= Description of the task =
Repeat exactly, and nothing more, the lines from the one that includes "Describe the element" through the final line of the entries; skip the pictures.

= Material supplied =
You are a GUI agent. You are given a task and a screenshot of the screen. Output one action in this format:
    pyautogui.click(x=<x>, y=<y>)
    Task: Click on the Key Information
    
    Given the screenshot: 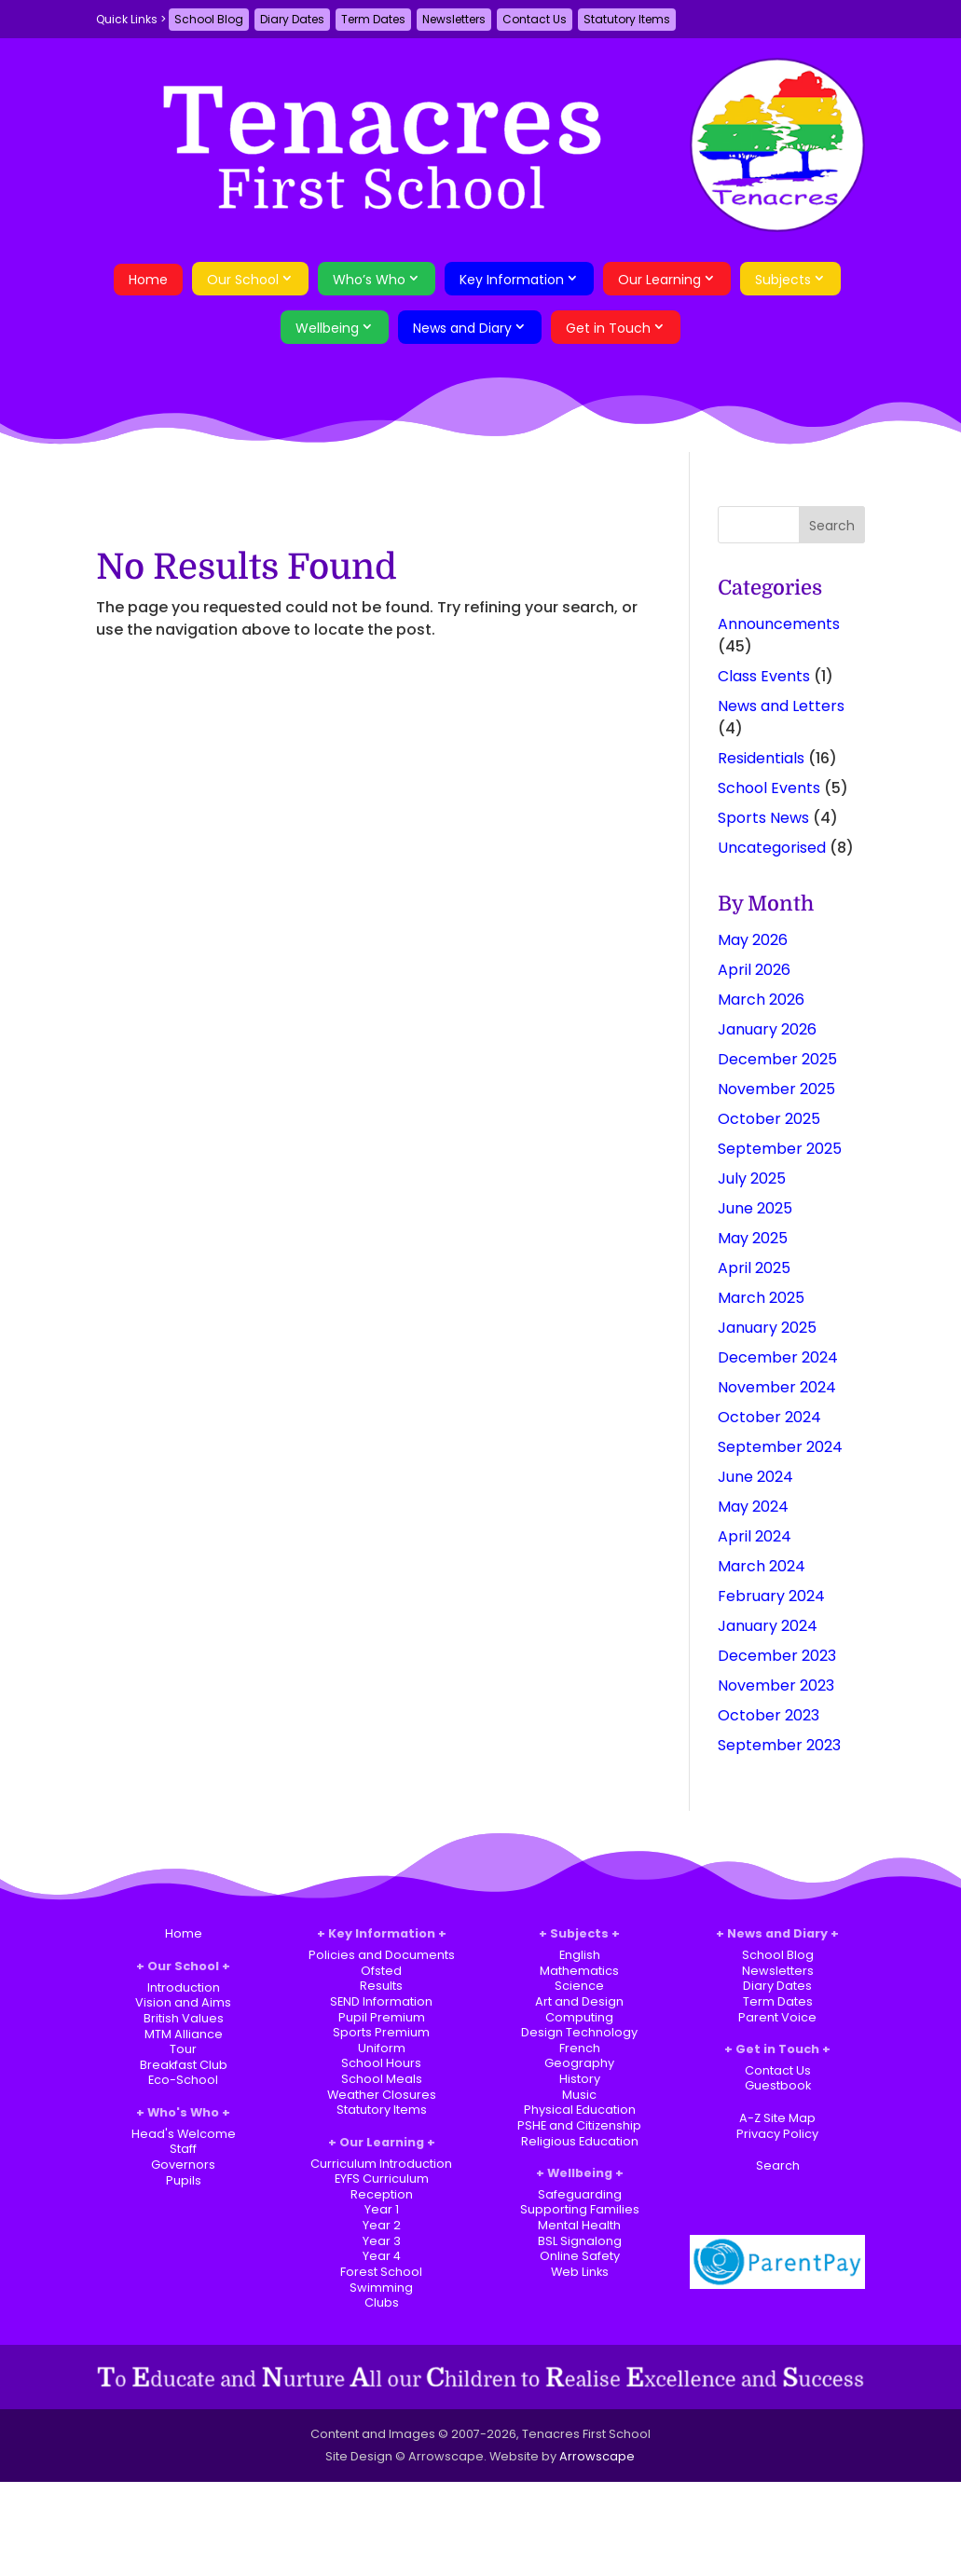 What is the action you would take?
    pyautogui.click(x=512, y=279)
    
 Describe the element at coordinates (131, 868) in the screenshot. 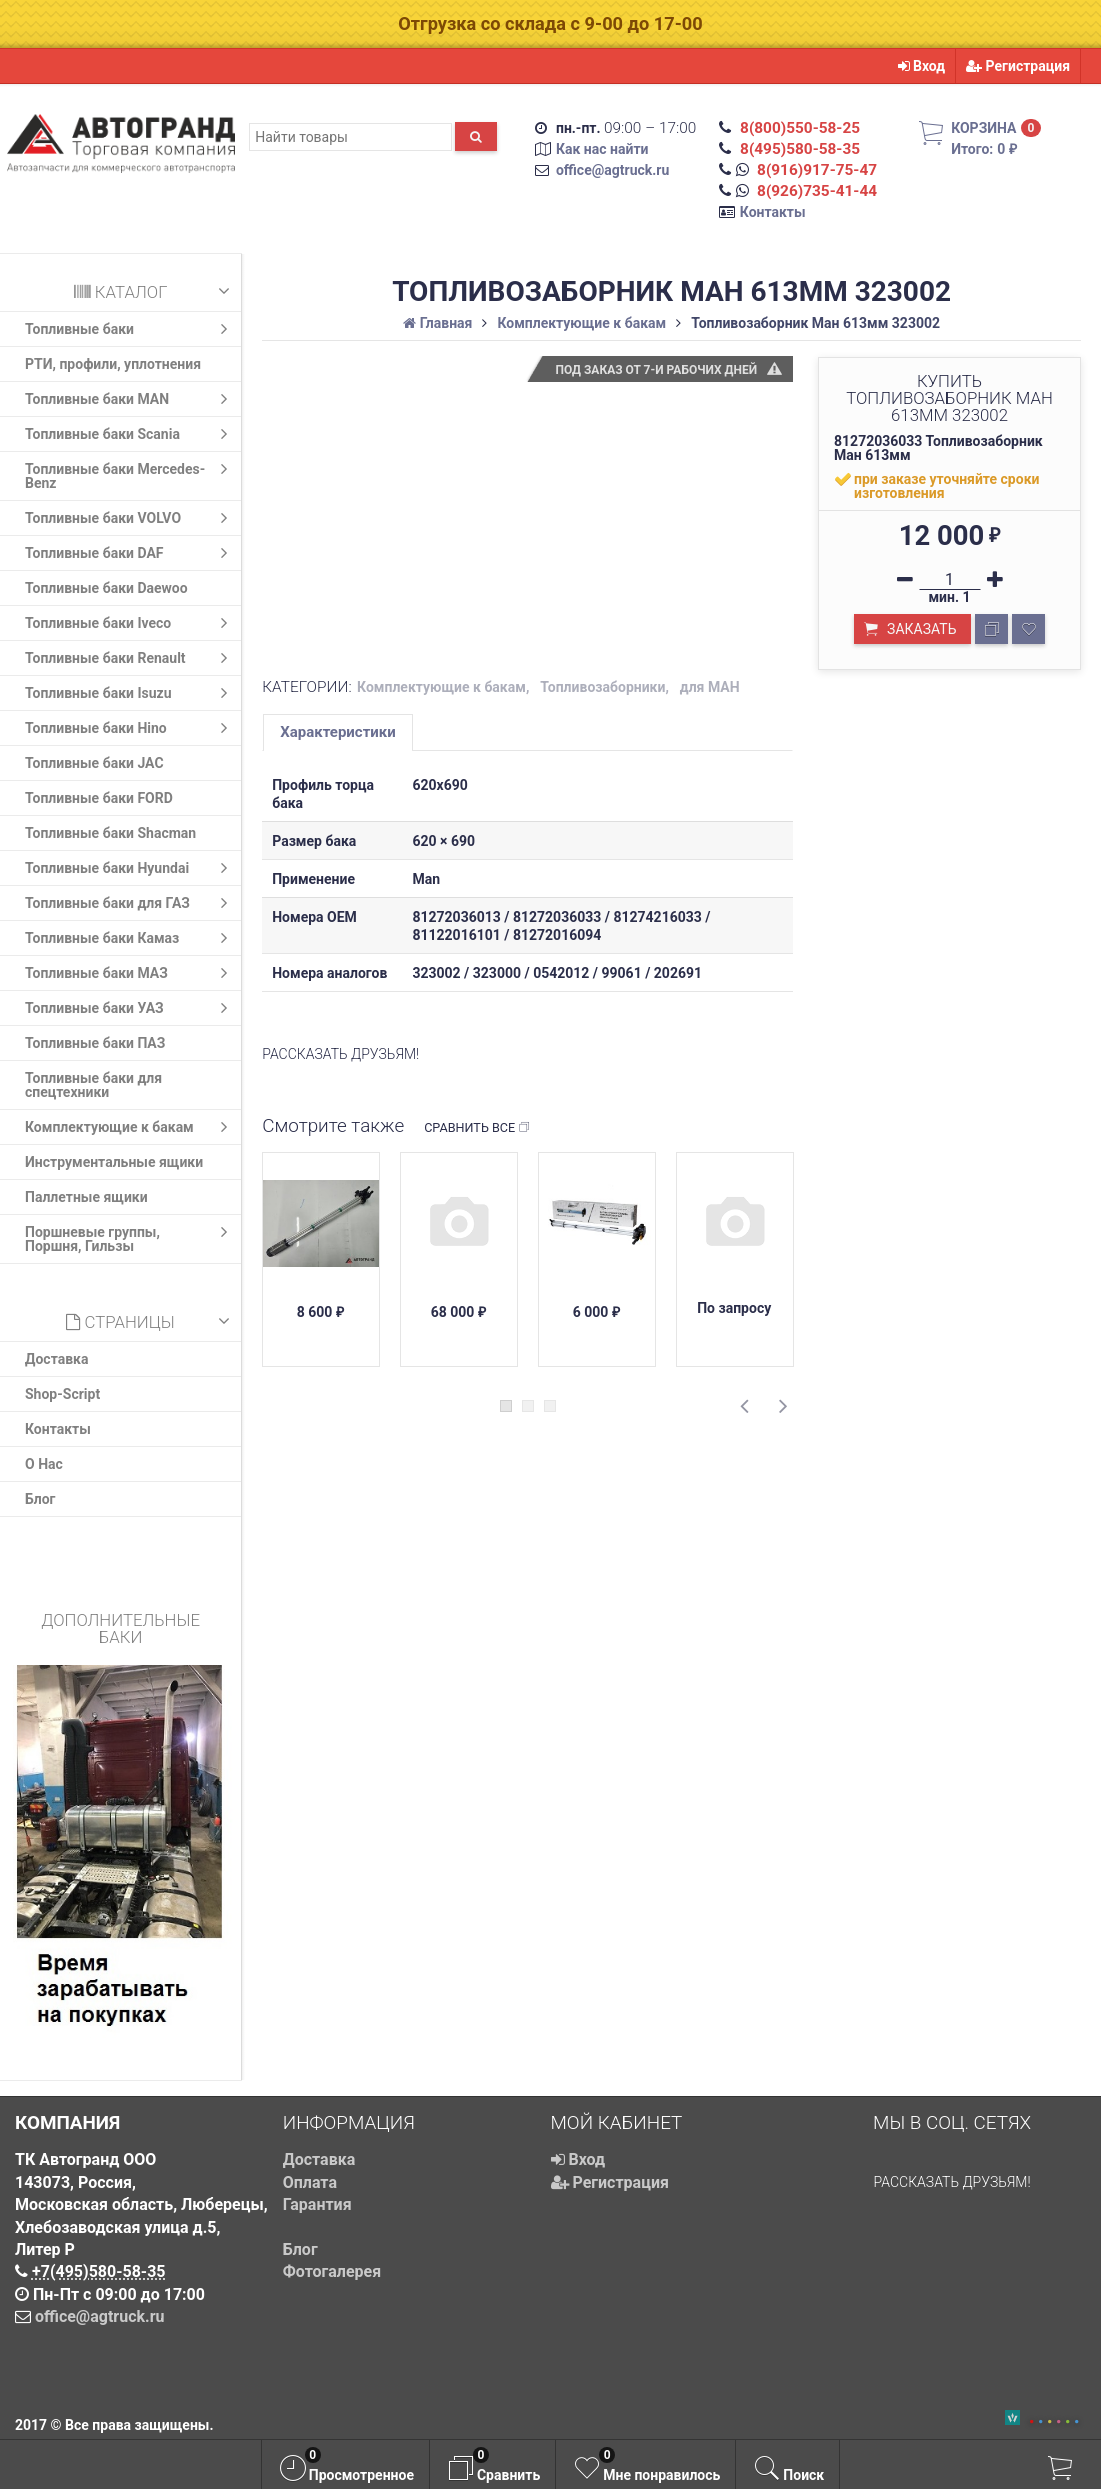

I see `Топливные баки Hyundai` at that location.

= Expected output =
 Describe the element at coordinates (131, 868) in the screenshot. 

I see `Топливные баки Hyundai` at that location.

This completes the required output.